Any Order of Suspension should recite findings of fact and the conclusions of law. Could a Driver Safety Officer find imply through the evidence presented at hearing that the refusal followed a lawful arrest, and that the police officer gave the proper mandatory warnings of the dire consequence of refusal? Gov.Code Sec. 11425.50(b) requires specific findings to identify specific evidence from which the hearing officer could form the conclusion of law.

If the only evidence admitted by the Driver Safety Officer at the DMV APS hearing is the Officer's (sworn) Statement [DS367] and the California DUI police report -- both of which clearly show the alleged refusal was prior to lawful California DUI arrest, and perhaps related only to the PAS refusal -- then California DUI attorney should win on any Petition for Writ of Mandamus, i.e. "No reasonable hearing officer could have so concluded based on the evidence below, in impliedly finding (blank circumstance) by a preponderance of evidence, to support the conclusion that the request for test/advisement per 23612 occurred after the arrest". See Hughey v. DMV (1991) 235 Cal.App. 3d 752, Headnote (3): Before the DMV may suspend a license for a driver's failure to submit to a chemical test under the implied consent law it must make four findings: (1) the officer had reasonable cause to believe the driver was violating Veh. Code 23152; (2) the driver was arrested (3) the driver refused to submit to or complete the test and (4) the driver had been notified of the consequences of refusal to submit. If any one of the required findings is deficient, the suspension of the license must be overturned.

Standard on Writ: Is there substantial evidence supporting the findings below?

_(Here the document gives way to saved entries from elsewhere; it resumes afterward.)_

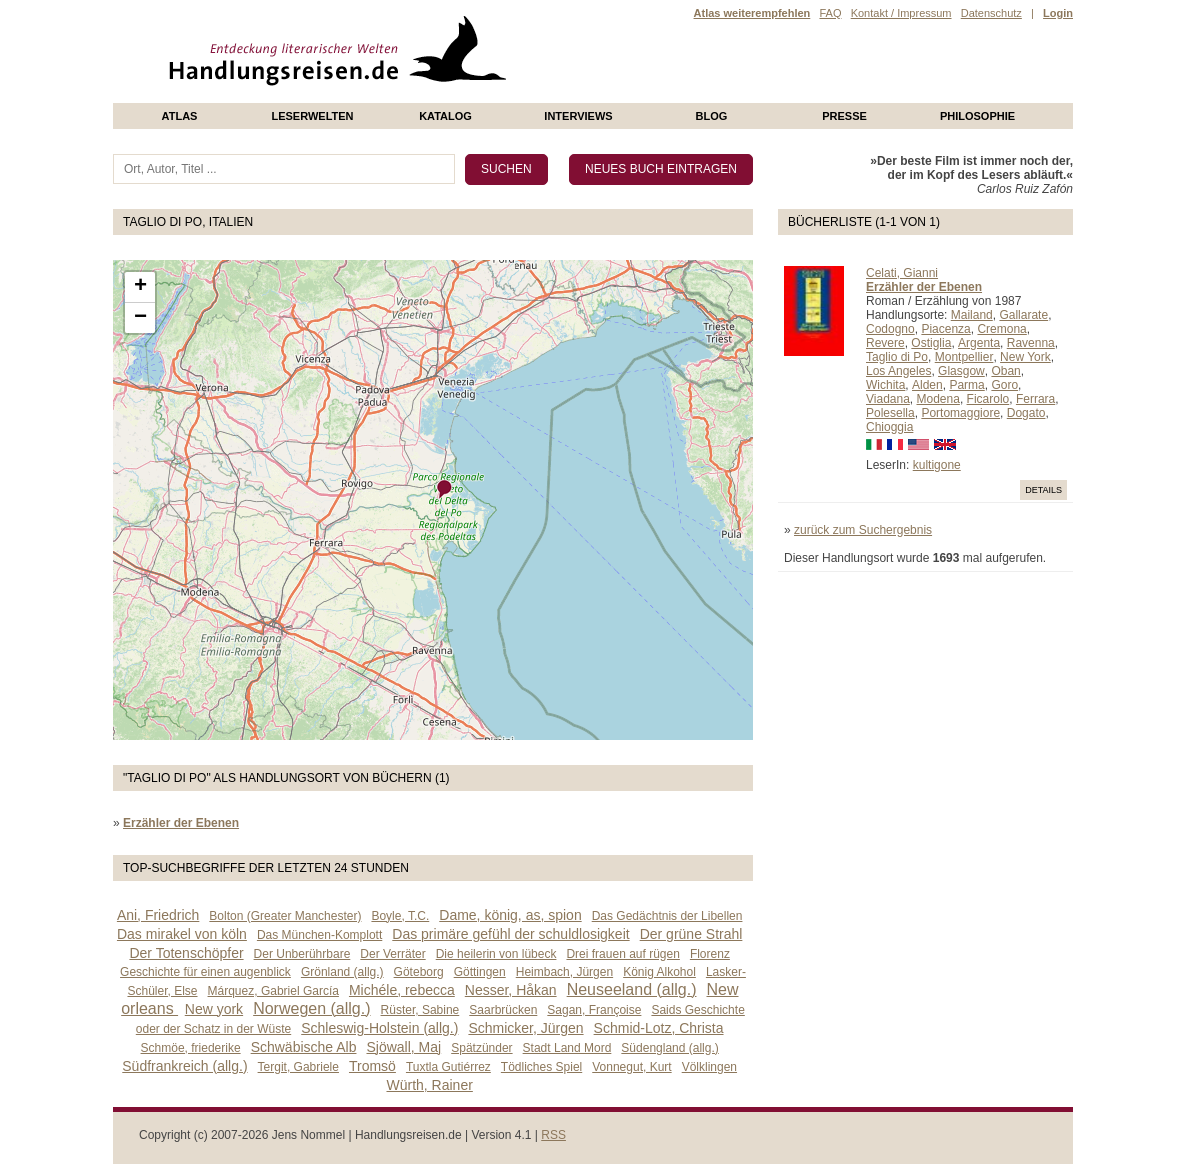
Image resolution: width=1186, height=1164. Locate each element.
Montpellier (964, 357)
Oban (1005, 371)
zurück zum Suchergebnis (863, 530)
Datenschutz (991, 13)
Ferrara (1035, 399)
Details (1043, 490)
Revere (885, 343)
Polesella (890, 413)
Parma (966, 385)
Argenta (979, 343)
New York (1025, 357)
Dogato (1026, 413)
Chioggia (889, 427)
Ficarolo (988, 399)
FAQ (830, 13)
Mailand (972, 315)
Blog (712, 116)
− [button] (140, 318)
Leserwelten (312, 116)
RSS (553, 1135)
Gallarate (1023, 315)
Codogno (890, 329)
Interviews (578, 116)
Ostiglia (931, 343)
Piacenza (945, 329)
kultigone (937, 465)
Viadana (888, 399)
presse (844, 116)
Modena (938, 399)
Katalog (445, 116)
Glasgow (961, 371)
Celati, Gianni (902, 273)
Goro (1004, 385)
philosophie (977, 116)
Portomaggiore (960, 413)
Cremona (1001, 329)
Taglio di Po (897, 357)
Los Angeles (898, 371)
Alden (927, 385)
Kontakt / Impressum (901, 13)
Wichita (885, 385)
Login (1058, 13)
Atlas (180, 116)
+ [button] (140, 287)
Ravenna (1031, 343)
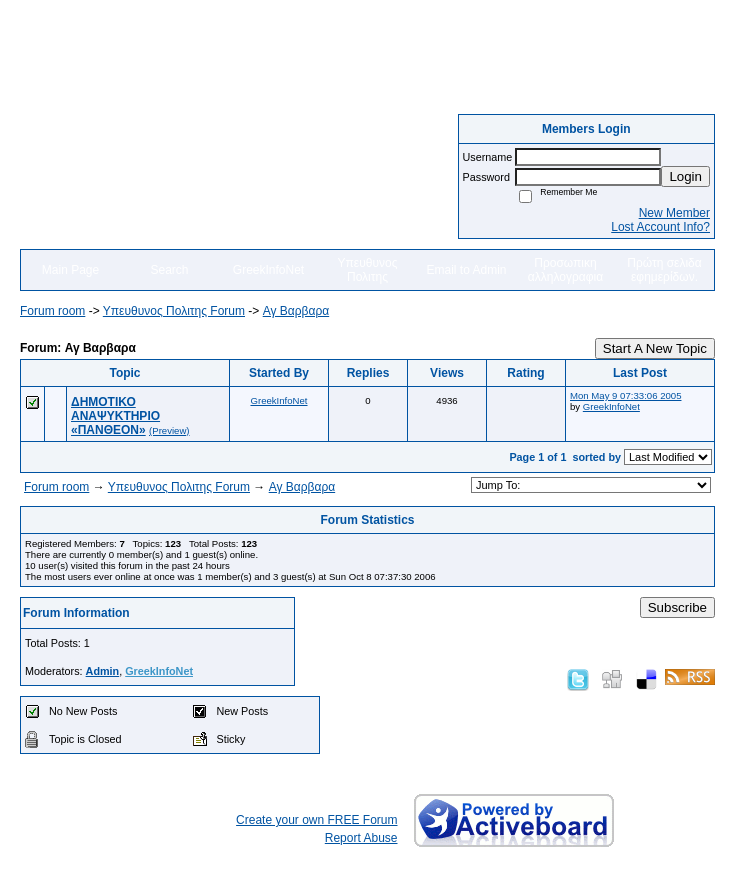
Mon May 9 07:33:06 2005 (625, 395)
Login (685, 176)
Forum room (52, 311)
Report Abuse (361, 838)
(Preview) (169, 430)
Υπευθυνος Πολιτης (368, 270)
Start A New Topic (655, 348)
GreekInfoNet (268, 270)
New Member (674, 213)
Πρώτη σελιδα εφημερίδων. (664, 270)
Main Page (70, 270)
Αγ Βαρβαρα (296, 311)
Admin (103, 671)
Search (169, 270)
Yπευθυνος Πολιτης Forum (174, 311)
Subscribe (677, 607)
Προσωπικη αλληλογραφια (565, 270)
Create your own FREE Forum (316, 820)
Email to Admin (466, 270)
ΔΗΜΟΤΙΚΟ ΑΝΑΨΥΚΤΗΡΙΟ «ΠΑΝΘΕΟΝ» (115, 416)
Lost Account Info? (660, 227)
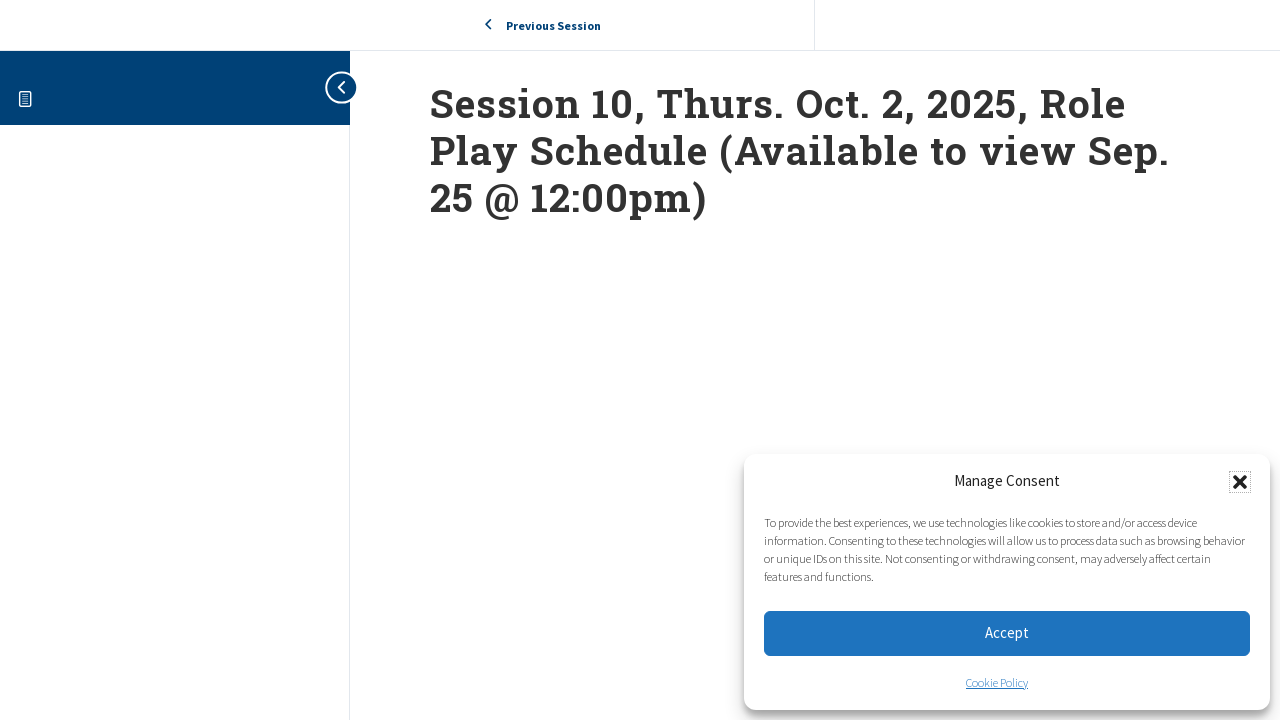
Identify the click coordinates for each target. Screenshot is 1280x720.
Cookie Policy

Findings of fact made by the Driver Safety Officer may reveal the insufficiency of evidence to support the legal conclusion reached by the Driver Safety Officer. That depends upon the record, and the record of California DUI attorney objections to the introduction of any of the DMV's evidence.

California DUI attorneys must make proper and timely objections to the use of facts which might support the Driver Safety Officer's conclusion. California DUI attorneys must object to the admission of that evidence or waive objections. If admitted over a California DUI attorney's objection, the Driver Safety Officer should not be able to utilize this information in forming a conclusion; and such a conclusion should be overturned on a writ after a California DUI attorney's petition.